Im Gebet kommen wir ihm von den Rändern unseres Denkens dann ganz nahe. Abschließend darum die Hymne eines großen Theologen auf diesen Gott:
Der Geist Gottes ist uns ins Herz gegeben. Er erforscht und erfüllt auch die Tiefen unseres Herzens. Er ist in uns überströmend ausgegossen. Er ist Salbung und Siegel des inneren Menschen. Er ist die Erfüllung aller bodenlosen Abgründe unseres Wesens. Er ist die erste Gabe und das Angeld des ewigen Lebens. Er ist das Leben in uns, durch das wir schon hinter den Tod gekommen sind. Er ist das Glück ohne Grenzen, das die Bäche unserer Tränen in unseren letzten Quellen schon zum Versiegen gebracht hat, auch wenn sie das Flachland unserer Alltagserfahrung noch so sehr überschwemmen. Er ist der inwendige Gott, die Heiligkeit des Herzens, sein verborgenes Frohlocken, seine Kraft, die wundersam noch da ist, wo wir am Ende sind mit unserem Witz und unserer Kraft. Er ist in uns, so dass wir eigentlich im Innersten schon wissen, obwohl wir blinde Toren sind, denn Er weiß, und Er ist unser; Er ist es, der in uns liebt, verschwenderisch liebt, frohlockend liebt, liebt, nicht selbstisch begehrt; und diese Liebe ist unser, denn Er ist die ewige Liebe Gottes, und Er ist unser, Er ist unsere Liebe, obwohl wir kalte, enge, kleinliche Herzen haben! Er ist die ewige Jugend in der verzweiflungsvollen Senilität unserer Zeit und unserer Herzen. Er ist das Lachen, das hinter unserem Weinen schon leise aufklingt, Er ist die Zuversicht, die trägt"5
 
Sonne im Wald, bei Birkenwerder, Brandenburg, 2014.

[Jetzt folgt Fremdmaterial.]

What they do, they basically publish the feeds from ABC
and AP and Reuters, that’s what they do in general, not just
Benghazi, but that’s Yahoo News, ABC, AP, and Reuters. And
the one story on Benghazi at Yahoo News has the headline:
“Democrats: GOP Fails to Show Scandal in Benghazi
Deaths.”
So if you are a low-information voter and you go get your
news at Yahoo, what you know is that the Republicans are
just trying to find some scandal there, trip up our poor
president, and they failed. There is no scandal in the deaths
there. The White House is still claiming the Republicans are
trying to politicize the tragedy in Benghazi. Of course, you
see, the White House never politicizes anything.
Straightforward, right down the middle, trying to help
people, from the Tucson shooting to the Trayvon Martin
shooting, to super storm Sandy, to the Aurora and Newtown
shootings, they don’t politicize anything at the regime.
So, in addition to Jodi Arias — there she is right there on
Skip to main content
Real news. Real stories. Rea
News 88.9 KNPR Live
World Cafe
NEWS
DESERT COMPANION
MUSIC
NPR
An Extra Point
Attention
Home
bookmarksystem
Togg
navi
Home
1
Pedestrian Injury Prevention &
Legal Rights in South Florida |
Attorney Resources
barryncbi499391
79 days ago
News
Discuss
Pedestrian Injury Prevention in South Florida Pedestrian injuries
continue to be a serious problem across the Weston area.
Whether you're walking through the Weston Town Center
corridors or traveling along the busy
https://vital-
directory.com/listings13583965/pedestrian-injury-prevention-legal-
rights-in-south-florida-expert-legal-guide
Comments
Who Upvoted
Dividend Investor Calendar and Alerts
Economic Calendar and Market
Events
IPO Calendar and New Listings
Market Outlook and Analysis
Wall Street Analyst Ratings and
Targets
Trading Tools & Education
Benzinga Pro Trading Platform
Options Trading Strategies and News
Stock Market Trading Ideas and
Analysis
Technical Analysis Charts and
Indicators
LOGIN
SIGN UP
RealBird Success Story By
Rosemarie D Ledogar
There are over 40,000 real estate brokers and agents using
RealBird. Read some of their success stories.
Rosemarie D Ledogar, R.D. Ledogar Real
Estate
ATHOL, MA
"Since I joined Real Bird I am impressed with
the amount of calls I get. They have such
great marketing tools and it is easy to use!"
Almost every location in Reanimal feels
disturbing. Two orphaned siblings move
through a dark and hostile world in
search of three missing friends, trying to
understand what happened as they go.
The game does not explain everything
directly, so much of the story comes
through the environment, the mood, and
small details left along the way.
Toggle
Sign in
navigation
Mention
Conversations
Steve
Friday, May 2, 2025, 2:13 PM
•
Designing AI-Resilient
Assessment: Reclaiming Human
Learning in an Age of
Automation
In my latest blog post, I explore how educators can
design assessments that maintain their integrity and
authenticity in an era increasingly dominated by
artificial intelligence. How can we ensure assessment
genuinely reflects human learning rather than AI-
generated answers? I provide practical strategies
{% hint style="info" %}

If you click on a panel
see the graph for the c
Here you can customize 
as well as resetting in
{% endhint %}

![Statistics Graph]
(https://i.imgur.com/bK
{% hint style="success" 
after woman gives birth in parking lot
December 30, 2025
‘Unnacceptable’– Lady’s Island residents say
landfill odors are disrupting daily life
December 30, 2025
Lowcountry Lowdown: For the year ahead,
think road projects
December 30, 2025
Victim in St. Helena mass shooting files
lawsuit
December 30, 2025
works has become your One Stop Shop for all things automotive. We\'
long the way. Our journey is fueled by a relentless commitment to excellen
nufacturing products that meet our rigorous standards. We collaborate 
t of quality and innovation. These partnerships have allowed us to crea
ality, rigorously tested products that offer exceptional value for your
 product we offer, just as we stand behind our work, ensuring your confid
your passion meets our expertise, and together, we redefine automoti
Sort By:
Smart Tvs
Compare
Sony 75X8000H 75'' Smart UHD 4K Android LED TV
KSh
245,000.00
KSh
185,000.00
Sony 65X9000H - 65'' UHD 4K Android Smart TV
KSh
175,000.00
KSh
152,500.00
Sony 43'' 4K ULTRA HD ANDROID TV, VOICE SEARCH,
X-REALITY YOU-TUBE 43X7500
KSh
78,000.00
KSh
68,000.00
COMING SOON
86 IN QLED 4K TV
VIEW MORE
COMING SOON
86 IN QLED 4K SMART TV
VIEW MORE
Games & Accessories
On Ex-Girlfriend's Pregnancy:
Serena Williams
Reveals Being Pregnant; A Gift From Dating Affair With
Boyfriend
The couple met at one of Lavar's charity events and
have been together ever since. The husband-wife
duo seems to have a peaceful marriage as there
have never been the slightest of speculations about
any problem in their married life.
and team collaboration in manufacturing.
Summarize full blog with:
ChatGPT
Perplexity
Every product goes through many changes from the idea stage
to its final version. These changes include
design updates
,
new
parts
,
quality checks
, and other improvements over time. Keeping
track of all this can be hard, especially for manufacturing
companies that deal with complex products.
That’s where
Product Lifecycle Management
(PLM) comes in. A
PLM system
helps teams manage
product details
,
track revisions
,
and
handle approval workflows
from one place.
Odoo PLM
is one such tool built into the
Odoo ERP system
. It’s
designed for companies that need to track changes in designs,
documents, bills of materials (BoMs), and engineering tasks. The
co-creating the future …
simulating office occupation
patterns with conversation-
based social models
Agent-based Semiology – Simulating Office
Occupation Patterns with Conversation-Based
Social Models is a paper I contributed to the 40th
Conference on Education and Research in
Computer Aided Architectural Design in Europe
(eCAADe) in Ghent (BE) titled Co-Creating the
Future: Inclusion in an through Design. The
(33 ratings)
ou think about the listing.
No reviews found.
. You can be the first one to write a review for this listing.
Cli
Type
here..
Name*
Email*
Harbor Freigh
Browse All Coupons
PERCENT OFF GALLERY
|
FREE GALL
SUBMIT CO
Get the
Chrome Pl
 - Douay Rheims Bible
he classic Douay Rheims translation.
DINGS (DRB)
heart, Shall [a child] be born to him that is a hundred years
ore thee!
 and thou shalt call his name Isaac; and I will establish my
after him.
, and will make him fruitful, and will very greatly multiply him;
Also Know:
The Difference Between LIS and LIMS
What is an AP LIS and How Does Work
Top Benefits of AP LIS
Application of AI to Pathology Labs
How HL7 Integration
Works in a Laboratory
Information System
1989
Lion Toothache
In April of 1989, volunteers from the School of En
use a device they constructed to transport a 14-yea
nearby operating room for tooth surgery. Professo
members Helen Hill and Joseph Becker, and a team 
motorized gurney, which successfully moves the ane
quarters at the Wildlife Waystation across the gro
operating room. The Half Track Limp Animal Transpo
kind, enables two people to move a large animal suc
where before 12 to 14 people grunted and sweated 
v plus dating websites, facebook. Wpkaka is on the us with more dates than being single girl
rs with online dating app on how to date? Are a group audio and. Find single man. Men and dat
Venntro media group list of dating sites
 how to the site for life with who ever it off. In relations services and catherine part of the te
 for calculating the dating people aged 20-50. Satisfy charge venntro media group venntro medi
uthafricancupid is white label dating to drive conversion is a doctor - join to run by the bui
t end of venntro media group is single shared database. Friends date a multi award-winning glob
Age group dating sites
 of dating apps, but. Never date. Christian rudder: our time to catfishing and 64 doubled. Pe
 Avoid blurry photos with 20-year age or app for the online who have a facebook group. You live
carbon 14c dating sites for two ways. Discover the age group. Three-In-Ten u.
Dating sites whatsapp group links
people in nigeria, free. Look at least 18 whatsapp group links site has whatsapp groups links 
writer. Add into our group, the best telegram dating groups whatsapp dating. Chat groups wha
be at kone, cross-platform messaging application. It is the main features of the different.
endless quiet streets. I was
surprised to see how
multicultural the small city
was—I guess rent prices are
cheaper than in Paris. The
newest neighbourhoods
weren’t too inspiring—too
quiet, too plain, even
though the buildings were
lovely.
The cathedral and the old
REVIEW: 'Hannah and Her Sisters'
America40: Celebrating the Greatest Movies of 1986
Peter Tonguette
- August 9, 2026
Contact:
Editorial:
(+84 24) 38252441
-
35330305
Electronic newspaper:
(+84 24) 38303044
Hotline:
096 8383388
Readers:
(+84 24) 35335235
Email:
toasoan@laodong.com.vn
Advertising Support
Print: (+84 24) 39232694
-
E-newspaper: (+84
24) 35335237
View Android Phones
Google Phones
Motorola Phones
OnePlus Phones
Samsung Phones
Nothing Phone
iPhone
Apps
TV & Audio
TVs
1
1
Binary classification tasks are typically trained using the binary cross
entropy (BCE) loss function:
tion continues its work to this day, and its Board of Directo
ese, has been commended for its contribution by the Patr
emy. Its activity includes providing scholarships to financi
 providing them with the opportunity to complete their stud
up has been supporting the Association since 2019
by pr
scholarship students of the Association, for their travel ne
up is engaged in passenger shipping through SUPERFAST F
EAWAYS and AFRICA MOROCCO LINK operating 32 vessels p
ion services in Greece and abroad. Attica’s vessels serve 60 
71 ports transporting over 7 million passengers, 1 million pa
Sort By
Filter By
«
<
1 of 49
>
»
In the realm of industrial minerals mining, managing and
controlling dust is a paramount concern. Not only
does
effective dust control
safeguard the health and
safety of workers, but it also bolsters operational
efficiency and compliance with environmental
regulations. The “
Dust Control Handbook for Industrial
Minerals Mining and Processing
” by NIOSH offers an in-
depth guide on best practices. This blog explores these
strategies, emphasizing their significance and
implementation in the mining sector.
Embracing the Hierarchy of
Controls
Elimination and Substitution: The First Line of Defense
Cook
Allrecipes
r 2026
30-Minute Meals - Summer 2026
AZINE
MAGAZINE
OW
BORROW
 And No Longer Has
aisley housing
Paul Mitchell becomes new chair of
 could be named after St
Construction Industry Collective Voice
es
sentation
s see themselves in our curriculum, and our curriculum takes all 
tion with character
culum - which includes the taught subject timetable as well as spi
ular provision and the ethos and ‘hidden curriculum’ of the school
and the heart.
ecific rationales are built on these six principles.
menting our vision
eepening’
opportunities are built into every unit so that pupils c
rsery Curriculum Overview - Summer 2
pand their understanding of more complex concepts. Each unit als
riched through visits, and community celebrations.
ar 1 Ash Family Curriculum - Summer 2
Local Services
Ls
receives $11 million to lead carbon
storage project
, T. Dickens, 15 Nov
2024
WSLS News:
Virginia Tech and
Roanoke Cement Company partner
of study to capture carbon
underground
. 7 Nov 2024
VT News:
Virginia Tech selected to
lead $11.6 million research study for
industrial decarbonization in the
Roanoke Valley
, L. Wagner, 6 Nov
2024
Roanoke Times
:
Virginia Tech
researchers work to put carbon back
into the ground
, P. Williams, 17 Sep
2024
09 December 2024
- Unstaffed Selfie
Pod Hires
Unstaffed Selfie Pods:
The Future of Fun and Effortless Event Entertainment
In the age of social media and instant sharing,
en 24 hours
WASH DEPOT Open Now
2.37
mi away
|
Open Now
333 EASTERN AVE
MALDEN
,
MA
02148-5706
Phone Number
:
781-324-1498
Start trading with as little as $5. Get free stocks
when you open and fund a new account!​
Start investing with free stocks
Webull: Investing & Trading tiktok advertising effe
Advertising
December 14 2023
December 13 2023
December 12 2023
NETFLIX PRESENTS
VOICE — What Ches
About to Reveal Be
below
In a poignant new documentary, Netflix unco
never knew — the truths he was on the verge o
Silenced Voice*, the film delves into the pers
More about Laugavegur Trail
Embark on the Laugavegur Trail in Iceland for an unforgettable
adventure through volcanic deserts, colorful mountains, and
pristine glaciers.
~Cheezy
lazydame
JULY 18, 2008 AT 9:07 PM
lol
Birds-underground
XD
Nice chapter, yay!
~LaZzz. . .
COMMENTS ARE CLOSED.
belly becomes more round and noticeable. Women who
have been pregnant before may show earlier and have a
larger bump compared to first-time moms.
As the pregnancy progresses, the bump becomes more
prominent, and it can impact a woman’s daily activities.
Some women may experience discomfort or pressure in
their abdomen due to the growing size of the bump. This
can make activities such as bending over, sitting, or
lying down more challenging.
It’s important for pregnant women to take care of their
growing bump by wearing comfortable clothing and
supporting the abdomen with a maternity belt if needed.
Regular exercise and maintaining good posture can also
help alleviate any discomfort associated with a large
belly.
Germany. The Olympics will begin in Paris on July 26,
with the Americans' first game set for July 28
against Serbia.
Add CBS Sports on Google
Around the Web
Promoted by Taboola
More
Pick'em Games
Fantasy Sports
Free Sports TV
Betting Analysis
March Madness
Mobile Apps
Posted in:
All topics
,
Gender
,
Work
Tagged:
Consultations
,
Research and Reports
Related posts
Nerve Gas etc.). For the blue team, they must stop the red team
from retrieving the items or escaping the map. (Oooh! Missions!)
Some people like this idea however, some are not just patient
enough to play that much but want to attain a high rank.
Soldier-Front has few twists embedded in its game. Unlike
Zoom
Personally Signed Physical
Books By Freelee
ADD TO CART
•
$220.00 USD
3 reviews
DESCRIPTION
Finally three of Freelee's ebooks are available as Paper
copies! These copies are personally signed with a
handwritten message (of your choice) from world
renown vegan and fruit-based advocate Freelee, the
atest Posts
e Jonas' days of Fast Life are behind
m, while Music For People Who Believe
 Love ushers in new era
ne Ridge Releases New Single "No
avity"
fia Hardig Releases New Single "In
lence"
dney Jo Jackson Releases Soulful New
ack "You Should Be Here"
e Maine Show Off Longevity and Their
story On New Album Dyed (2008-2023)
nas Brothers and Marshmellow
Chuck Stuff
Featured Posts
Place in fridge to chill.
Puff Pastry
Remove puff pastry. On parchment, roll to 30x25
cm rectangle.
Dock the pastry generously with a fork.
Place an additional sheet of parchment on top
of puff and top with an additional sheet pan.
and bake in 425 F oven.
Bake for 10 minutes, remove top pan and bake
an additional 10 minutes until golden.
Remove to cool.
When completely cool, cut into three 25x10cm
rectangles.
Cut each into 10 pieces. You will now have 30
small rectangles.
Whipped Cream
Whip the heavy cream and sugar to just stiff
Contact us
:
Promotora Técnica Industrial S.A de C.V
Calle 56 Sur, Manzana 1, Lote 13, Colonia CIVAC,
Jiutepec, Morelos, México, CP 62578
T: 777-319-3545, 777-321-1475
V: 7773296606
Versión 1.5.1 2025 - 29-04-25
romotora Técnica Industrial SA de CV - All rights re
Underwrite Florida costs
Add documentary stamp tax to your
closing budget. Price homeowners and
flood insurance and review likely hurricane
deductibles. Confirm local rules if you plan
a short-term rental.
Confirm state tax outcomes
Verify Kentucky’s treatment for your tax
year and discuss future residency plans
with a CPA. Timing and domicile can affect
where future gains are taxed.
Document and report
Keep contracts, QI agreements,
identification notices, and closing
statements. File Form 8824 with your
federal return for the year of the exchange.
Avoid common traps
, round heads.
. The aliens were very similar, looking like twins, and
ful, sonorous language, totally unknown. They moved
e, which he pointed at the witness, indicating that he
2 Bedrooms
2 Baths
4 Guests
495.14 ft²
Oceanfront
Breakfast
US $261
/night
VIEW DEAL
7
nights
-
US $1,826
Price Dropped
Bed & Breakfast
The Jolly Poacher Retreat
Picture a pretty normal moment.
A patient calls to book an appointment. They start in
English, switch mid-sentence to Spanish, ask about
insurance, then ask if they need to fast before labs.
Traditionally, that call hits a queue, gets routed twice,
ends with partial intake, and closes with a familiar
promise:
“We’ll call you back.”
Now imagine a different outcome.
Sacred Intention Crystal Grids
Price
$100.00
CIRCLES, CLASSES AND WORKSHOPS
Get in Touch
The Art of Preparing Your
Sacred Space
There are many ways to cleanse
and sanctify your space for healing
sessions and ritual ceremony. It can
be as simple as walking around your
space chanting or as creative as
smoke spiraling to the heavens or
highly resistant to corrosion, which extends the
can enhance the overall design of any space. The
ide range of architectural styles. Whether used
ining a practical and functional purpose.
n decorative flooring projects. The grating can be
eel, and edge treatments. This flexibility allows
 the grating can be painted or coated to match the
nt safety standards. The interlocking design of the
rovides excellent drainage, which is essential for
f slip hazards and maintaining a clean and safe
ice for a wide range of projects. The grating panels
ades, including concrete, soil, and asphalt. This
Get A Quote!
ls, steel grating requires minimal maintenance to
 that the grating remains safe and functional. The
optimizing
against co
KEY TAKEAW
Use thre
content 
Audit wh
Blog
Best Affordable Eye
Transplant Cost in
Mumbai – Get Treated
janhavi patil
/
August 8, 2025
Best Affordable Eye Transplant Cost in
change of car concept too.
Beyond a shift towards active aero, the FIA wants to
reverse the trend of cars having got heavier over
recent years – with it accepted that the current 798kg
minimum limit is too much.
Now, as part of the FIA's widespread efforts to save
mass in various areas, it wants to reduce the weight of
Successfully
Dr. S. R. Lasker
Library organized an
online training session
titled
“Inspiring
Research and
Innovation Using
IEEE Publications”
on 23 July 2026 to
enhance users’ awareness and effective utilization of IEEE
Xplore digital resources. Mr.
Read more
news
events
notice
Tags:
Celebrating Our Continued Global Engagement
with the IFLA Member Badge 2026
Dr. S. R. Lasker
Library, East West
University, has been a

1   K. Rahner, Grundkurs des Glaubens. Einführung in den Begriff des Christentums. Freiburg i.Br. 1984, 60.
2   Das mag für christliches Denken eine sehr typisch katholische Denkweise sein: Vgl. H. Joas, Glaube als Option. Zukunftsmöglichkeiten des Christentums. Freiburg i.Br. 2012, 51. Joas nimmt dort Bezug auf den US-Amerikaner David Tracy, der zwischen einer "analogischen" (katholischen) und einer "dialektischen" (evangelischen) Weise der Gotteserkenntnis und daraus folgenden "imaginations", Weltbildern, unterscheidet.
3   K. Rahner, a.a.O., 57.
4   T. Philipp, Wie heute glauben? Christsein im 21. Jahrhundert. Freiburg i.Br. 2010, 30ff.
5   K. Rahner, Von der Not und dem Segen des Gebetes. Freiburg i.Br. 1958, 34f.